CRITICAL ANALYSIS OF SELF-SUPERVISION

From statwiki
Jump to navigation Jump to search

Presented by

Maral Rasoolijaberi

Introduction

This paper evaluated the performance of the state-of-the-art self-supervised methods on learning weights of convolutional neural networks (CNNs) and on a per-layer basis. They were motivated by the fact that low-level features in the first layers of networks may not require the high-level semantic information captured by manual labels. This paper also aims to figure out whether current self-supervision techniques can learn deep features from only one image.

The main goal of self-supervised learning is to take advantage of a vast amount of unlabeled data to train CNNs and find a generalized image representation. In self-supervised learning, unlabeled data generate ground truth labels per se by pretext tasks such as the Jigsaw puzzle task[6], and the rotation estimation[3]. For example, in the rotation task, we have a picture of a bird without the label "bird". We rotate the bird image by 90 degrees clockwise and the CNN is trained in a way to find the rotation axis, as can be seen in the figure below.

Previous Work

In the recent literature, several papers addressed self-supervised learning methods and learning from a single sample.

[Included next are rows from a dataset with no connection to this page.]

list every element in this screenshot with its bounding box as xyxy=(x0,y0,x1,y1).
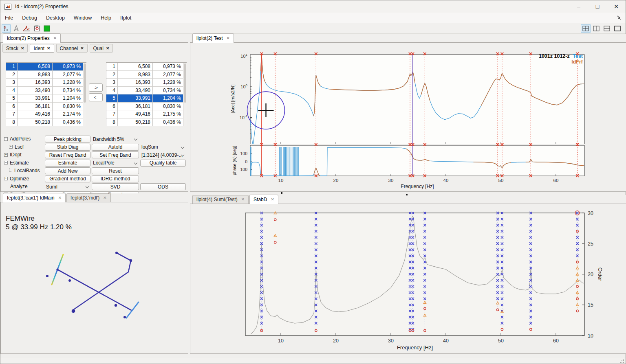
splitter-grip[interactable] xyxy=(406,194,408,195)
table-row[interactable]: 433,4900,734 % xyxy=(6,87,86,95)
set-freq-band-button[interactable]: Set Freq Band xyxy=(92,151,139,158)
dropdown-loqsum[interactable]: loqSum xyxy=(140,144,186,151)
idrc-method-button[interactable]: IDRC method xyxy=(92,175,139,182)
svd-button[interactable]: SVD xyxy=(92,183,139,190)
stabd-tab-0[interactable]: iiplot(4) SumI(Test)✕ xyxy=(192,195,249,204)
close-icon[interactable]: ✕ xyxy=(58,196,62,200)
close-icon[interactable]: ✕ xyxy=(47,46,50,50)
subtab-stack[interactable]: Stack✕ xyxy=(2,44,28,53)
reset-button[interactable]: Reset xyxy=(92,167,139,174)
tree-item-lscf[interactable]: +Lscf xyxy=(9,144,24,150)
legend-idfrf-entry[interactable]: IdFrf xyxy=(571,59,583,65)
tree-item-idopt[interactable]: +IDopt xyxy=(4,152,22,158)
left-pole-table[interactable]: 16,5080,973 %28,9832,077 %316,3931,228 %… xyxy=(6,62,86,126)
table-row[interactable]: 316,3931,228 % xyxy=(106,79,186,87)
ods-button[interactable]: ODS xyxy=(140,183,186,190)
table-row[interactable]: 28,9832,077 % xyxy=(106,71,186,79)
subtab-channel[interactable]: Channel✕ xyxy=(56,44,88,53)
menu-iiplot[interactable]: IIplot xyxy=(116,13,136,23)
fem-wireframe[interactable] xyxy=(1,239,188,353)
close-icon[interactable]: ✕ xyxy=(53,36,57,40)
table-row[interactable]: 28,9832,077 % xyxy=(6,71,86,79)
table-row[interactable]: 533,9911,204 % xyxy=(106,94,186,103)
autoid-button[interactable]: AutoId xyxy=(92,144,139,151)
table-row[interactable]: 636,1810,830 % xyxy=(6,103,86,111)
close-icon[interactable]: ✕ xyxy=(103,196,106,200)
legend-test-entry[interactable]: Test xyxy=(573,53,583,59)
table-row[interactable]: 433,4900,734 % xyxy=(106,87,186,95)
iiplot-icon[interactable] xyxy=(22,24,31,33)
close-icon[interactable]: ✕ xyxy=(271,197,274,202)
table-row[interactable]: 850,2180,436 % xyxy=(106,118,186,127)
menu-file[interactable]: File xyxy=(0,13,18,23)
tab-iiplot-test[interactable]: iiplot(2) Test ✕ xyxy=(192,33,234,43)
dropdown-1-3124-4-0039[interactable]: [1:3124] (4.0039-... xyxy=(140,151,186,158)
layout-rows-icon[interactable] xyxy=(602,24,612,33)
subtab-ident[interactable]: Ident✕ xyxy=(30,44,54,53)
menu-debug[interactable]: Debug xyxy=(18,13,42,23)
feplot-icon[interactable] xyxy=(12,24,21,33)
dropdown-sumi[interactable]: SumI xyxy=(45,183,90,190)
reset-freq-band-button[interactable]: Reset Freq Band xyxy=(45,151,90,158)
transfer-right-button[interactable]: -> xyxy=(89,83,103,92)
expand-icon[interactable]: + xyxy=(9,145,13,149)
expand-icon[interactable]: + xyxy=(4,153,8,157)
dock-arrow-icon[interactable] xyxy=(617,15,622,20)
stabilization-diagram[interactable]: 1020304050601015202530Frequency [Hz]Orde… xyxy=(190,204,626,353)
tab-idcom-properties[interactable]: idcom(2) Properties ✕ xyxy=(3,33,61,43)
titlebar[interactable]: Id - idcom(2) Properties – □ ✕ xyxy=(0,0,626,13)
table-row[interactable]: 16,5080,973 % xyxy=(6,63,86,71)
curve-properties-icon[interactable] xyxy=(2,24,11,33)
report-refresh-icon[interactable] xyxy=(32,24,41,33)
stabd-tab-1[interactable]: StabD✕ xyxy=(249,195,278,204)
right-pole-table[interactable]: 16,5080,973 %28,9832,077 %316,3931,228 %… xyxy=(106,62,187,126)
tree-item-localbands[interactable]: LocalBands xyxy=(9,168,40,173)
resize-grip-icon[interactable] xyxy=(620,358,625,363)
subtab-qual[interactable]: Qual✕ xyxy=(90,44,113,53)
close-button[interactable]: ✕ xyxy=(607,0,626,13)
dropdown-bandwidth-5[interactable]: Bandwidth 5% xyxy=(92,136,139,143)
collapse-icon[interactable]: − xyxy=(4,137,8,141)
layout-single-icon[interactable] xyxy=(613,24,622,33)
table-row[interactable]: 533,9911,204 % xyxy=(6,94,86,103)
tree-item-optimize[interactable]: +Optimize xyxy=(4,176,29,182)
table-row[interactable]: 850,2180,436 % xyxy=(6,118,86,127)
table-row[interactable]: 16,5080,973 % xyxy=(106,63,186,71)
layout-columns-icon[interactable] xyxy=(591,24,601,33)
add-new-button[interactable]: Add New xyxy=(45,167,90,174)
layout-grid-icon[interactable] xyxy=(581,24,591,33)
collapse-icon[interactable]: − xyxy=(4,161,8,164)
close-icon[interactable]: ✕ xyxy=(226,36,229,40)
table-row[interactable]: 316,3931,228 % xyxy=(6,79,86,87)
peak-picking-button[interactable]: Peak picking xyxy=(45,136,90,143)
tree-item-addpoles[interactable]: −AddPoles xyxy=(4,136,31,142)
tree-item-estimate[interactable]: −Estimate xyxy=(4,160,29,166)
minimize-button[interactable]: – xyxy=(569,0,588,13)
close-icon[interactable]: ✕ xyxy=(241,197,245,202)
tree-item-analyze[interactable]: Analyze xyxy=(4,184,28,189)
table-row[interactable]: 749,4162,175 % xyxy=(106,110,186,118)
dropdown-localpole[interactable]: LocalPole xyxy=(92,160,139,167)
right-table-scrollbar[interactable] xyxy=(183,63,187,126)
table-row[interactable]: 636,1810,830 % xyxy=(106,103,186,111)
splitter-grip[interactable] xyxy=(281,192,282,194)
maximize-button[interactable]: □ xyxy=(588,0,607,13)
stab-diag-button[interactable]: Stab Diag xyxy=(45,144,90,151)
menu-window[interactable]: Window xyxy=(69,13,96,23)
close-icon[interactable]: ✕ xyxy=(21,46,24,50)
color-swatch-icon[interactable] xyxy=(42,24,51,33)
frf-plot[interactable]: 10110010-11000-100102030405060Frequency … xyxy=(190,43,626,191)
gradient-method-button[interactable]: Gradient method xyxy=(45,175,90,182)
quality-table-button[interactable]: Quality table xyxy=(140,160,186,167)
feplot-tab-0[interactable]: feplot(3,'cax1') IdMain✕ xyxy=(3,193,66,202)
transfer-left-button[interactable]: <- xyxy=(89,93,103,101)
estimate-button[interactable]: Estimate xyxy=(45,160,90,167)
close-icon[interactable]: ✕ xyxy=(80,46,84,50)
menu-help[interactable]: Help xyxy=(96,13,116,23)
table-row[interactable]: 749,4162,174 % xyxy=(6,110,86,118)
feplot-tab-1[interactable]: feplot(3,'mdl')✕ xyxy=(66,193,111,202)
close-icon[interactable]: ✕ xyxy=(106,46,109,50)
expand-icon[interactable]: + xyxy=(4,177,8,180)
menu-desktop[interactable]: Desktop xyxy=(42,13,69,23)
left-table-scrollbar[interactable] xyxy=(83,63,86,126)
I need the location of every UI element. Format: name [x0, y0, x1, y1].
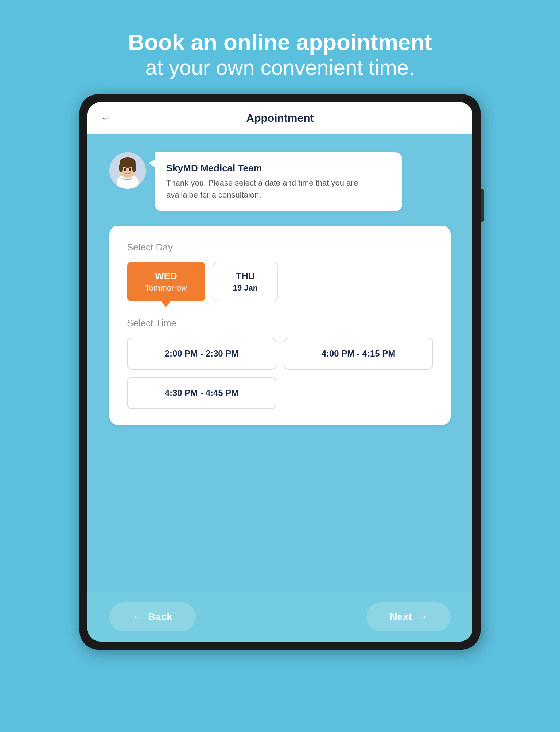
day-btn-wed-sub: Tommorrow [145, 283, 187, 293]
next-label: Next [390, 611, 412, 623]
time-slot-3[interactable]: 4:30 PM - 4:45 PM [127, 377, 276, 409]
svg-point-7 [124, 168, 126, 171]
back-arrow-icon: ← [133, 611, 143, 623]
chat-text: Thank you. Please select a date and time… [166, 177, 391, 201]
tablet-device: ← Appointment [79, 94, 481, 650]
next-arrow-icon: → [417, 611, 427, 623]
avatar [109, 152, 146, 189]
content-area: SkyMD Medical Team Thank you. Please sel… [88, 134, 472, 592]
svg-point-5 [119, 163, 123, 172]
day-btn-thu-name: THU [231, 270, 260, 282]
tablet-screen: ← Appointment [88, 102, 472, 642]
app-header: ← Appointment [88, 102, 472, 134]
chat-message: SkyMD Medical Team Thank you. Please sel… [109, 152, 451, 211]
day-btn-wed[interactable]: WED Tommorrow [127, 262, 205, 301]
chat-sender: SkyMD Medical Team [166, 163, 391, 174]
back-arrow-header-icon[interactable]: ← [101, 112, 111, 124]
time-grid: 2:00 PM - 2:30 PM 4:00 PM - 4:15 PM 4:30… [127, 338, 433, 409]
svg-point-6 [132, 163, 136, 172]
day-btn-thu-sub: 19 Jan [231, 283, 260, 293]
day-section-label: Select Day [127, 242, 433, 253]
page-title-light: at your own convenient time. [128, 55, 432, 79]
page-title-bold: Book an online appointment [128, 29, 432, 55]
chat-bubble: SkyMD Medical Team Thank you. Please sel… [155, 152, 402, 211]
selection-card: Select Day WED Tommorrow THU 19 Jan Sele… [109, 226, 451, 425]
bottom-nav: ← Back Next → [88, 592, 472, 642]
day-btn-thu[interactable]: THU 19 Jan [213, 262, 278, 301]
day-selector: WED Tommorrow THU 19 Jan [127, 262, 433, 301]
back-button[interactable]: ← Back [109, 602, 196, 631]
time-section-label: Select Time [127, 318, 433, 329]
day-btn-wed-name: WED [145, 270, 187, 282]
app-header-title: Appointment [246, 112, 314, 124]
next-button[interactable]: Next → [366, 602, 451, 631]
time-slot-1[interactable]: 2:00 PM - 2:30 PM [127, 338, 276, 370]
back-label: Back [148, 611, 172, 623]
svg-point-8 [129, 168, 131, 171]
page-header: Book an online appointment at your own c… [113, 0, 447, 94]
time-slot-2[interactable]: 4:00 PM - 4:15 PM [284, 338, 433, 370]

  • Generative models: Generative Adversarial Networks (GANs), learn to generate images in adversarial manner. They consist of a generator network which maps noise samples to image samples and a discriminator network whose task is to distinguish the fake images from the real ones. These two are trained together until the point where the fake images are indistinguishable. A BiGAN [2], or Bidirectional GAN, is simply a generative adversarial network plus an encoder. The generator maps latent samples to generated data and the encoder performs as the opposite of the generator. After training BiGAN, the encoder has learned to generate a rich image representation.
  • In RotNet method [3], images are rotated and the CNN learns to figure out the direction. Therefore, this task is a 4-way classification task. Most images are taken upright which could be considered as labeled images with label 90 degrees. The authors of RotNet argue that the concept of 'upright' is hard to understand and requires high-level knowledge about the image, so this task encourages the network to discover more complex information about the images.
  • DeepCluster [4] alternates between k-means clustering step, in which pseudo-labels are assigned to the data by k-means on the PCA-reduced features, and the learning step in which the model tries to learn to fit the representation to these labels(cluster IDs) under several image transformations. These transformations include random resized crops with [math]\displaystyle{ \beta = 0.08 }[/math] and [math]\displaystyle{ \gamma = \frac{3}{4} }[/math] and horizontal flips.
  • In Jigsaw task [6], the unlabelled images are divided into nine patches and then, the patches are permuted randomly to create a new image. Then, a deep neural network is trained to predict the permutation of patches in the perturbed image.

Method & Experiment

In this paper, BiGAN, RotNet, and DeepCluster are employed for training AlexNet in a self-supervised manner. To evaluate the impact of the size of the training set, they have compared the results of a million images in the ImageNet dataset with a million augmented images generated from only one single image. Various data augmentation methods including cropping, rotation, scaling, contrast changes, and adding noise, have been used to generate the mentioned artificial dataset from one image. Augmentation can be seen as imposing a prior on how we expect the manifold of natural images to look like. When training with very few images, these priors become more important since the model cannot extract them directly from data.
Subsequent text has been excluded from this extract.